A BP neural network-based prediction method for seismic response of circular tunnel linings and parameter analysis
YU Haitao1, ZHU Chenyang2
1. Key Laboratory of Geotechnical and Underground Engineering of Ministry of Education, Tongji University, Shanghai 200092, China; 2. Department of Geotechnical Engineering, Tongji University, Shanghai 200092, China
Abstract: A prediction method of seismic response of circular tunnel based on artificial neural network was proposed. Taking the peak value of bedrock ground motion, the buried depth of tunnel, the relative stiffness ratio of stratum to structure and the contact condition between tunnel and stratum as the basic input parameters, the key response indexes of lining stress and deformation including bending moment, axial force, shear force and diameter change rate of circular tunnel under different ground motions were predicted.
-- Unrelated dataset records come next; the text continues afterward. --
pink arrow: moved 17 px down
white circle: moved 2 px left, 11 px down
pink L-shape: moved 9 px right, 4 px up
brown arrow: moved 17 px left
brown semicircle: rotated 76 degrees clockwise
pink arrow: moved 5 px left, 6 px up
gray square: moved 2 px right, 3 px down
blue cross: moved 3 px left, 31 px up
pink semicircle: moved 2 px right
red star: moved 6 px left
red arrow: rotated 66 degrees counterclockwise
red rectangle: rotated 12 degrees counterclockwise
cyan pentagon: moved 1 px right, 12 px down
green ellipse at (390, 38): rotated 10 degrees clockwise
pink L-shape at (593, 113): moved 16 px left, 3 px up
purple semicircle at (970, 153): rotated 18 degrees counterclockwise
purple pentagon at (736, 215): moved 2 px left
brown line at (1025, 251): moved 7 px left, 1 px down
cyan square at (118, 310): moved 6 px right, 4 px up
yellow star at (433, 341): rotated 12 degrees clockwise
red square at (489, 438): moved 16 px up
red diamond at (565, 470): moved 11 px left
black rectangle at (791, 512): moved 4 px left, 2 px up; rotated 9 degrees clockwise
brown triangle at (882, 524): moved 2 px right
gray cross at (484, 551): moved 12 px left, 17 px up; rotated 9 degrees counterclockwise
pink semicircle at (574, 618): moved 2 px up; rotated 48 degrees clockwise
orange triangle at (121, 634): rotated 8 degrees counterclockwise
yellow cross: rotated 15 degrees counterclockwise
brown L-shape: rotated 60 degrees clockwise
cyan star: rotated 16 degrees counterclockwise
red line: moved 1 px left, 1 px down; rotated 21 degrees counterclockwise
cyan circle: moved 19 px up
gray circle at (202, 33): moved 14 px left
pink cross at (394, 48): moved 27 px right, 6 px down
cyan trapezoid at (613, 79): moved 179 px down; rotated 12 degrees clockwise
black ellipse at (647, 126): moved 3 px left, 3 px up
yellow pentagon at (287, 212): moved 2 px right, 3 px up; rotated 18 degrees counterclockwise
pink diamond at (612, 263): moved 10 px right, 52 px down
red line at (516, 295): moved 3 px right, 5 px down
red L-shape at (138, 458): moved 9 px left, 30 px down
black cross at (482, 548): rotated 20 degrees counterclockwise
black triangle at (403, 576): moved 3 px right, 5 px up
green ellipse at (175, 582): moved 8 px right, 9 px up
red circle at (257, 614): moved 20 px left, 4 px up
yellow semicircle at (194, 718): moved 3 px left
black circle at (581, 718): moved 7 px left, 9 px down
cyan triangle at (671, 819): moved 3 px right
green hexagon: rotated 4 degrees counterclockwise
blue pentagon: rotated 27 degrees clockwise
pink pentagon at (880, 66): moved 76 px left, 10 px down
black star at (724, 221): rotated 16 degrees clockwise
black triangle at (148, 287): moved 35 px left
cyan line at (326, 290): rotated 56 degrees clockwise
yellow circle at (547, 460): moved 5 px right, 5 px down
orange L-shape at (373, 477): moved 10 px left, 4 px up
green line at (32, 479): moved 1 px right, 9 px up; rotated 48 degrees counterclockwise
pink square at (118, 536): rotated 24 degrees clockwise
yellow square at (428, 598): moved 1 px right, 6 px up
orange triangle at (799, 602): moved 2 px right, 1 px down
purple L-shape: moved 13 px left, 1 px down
Through the response acceleration method, 320 sets of numerical calculation models for seismic response of tunnel structures composed of different input parameter values were established. The results were extracted to obtain the data set of this research and used for the establishment and test of the prediction model. The results showed that the mean square error and correlation coefficient of the response prediction value and the reference value of each group of models performed well, which verified the feasibility of the analysis model. Based on the prediction model after data training, the seismic response of tunnel structure under arbitrary ground motion input could be obtained, and then the prediction formula of seismic response of circular tunnel could be fitted. The validity of the method was verified by comparing with the classical analytical solution of seismic response of deep buried circular tunnel under degraded conditions. This method could also conveniently and quickly analyze the sensitivity influence ranking and effect of basic input parameters, which provided a new analysis method for seismic design and analysis of underground structures.
禹海涛, 朱晨阳. 基于BP神经网络的圆形隧道地震响应预测方法及参数分析[J]. 隧道与地下工程灾害防治, 2023, 5(3): 19-26.
YU Haitao, ZHU Chenyang. A BP neural network-based prediction method for seismic response of circular tunnel linings and parameter analysis. Hazard Control in Tunnelling and Underground Engineering, 2023, 5(3): 19-26.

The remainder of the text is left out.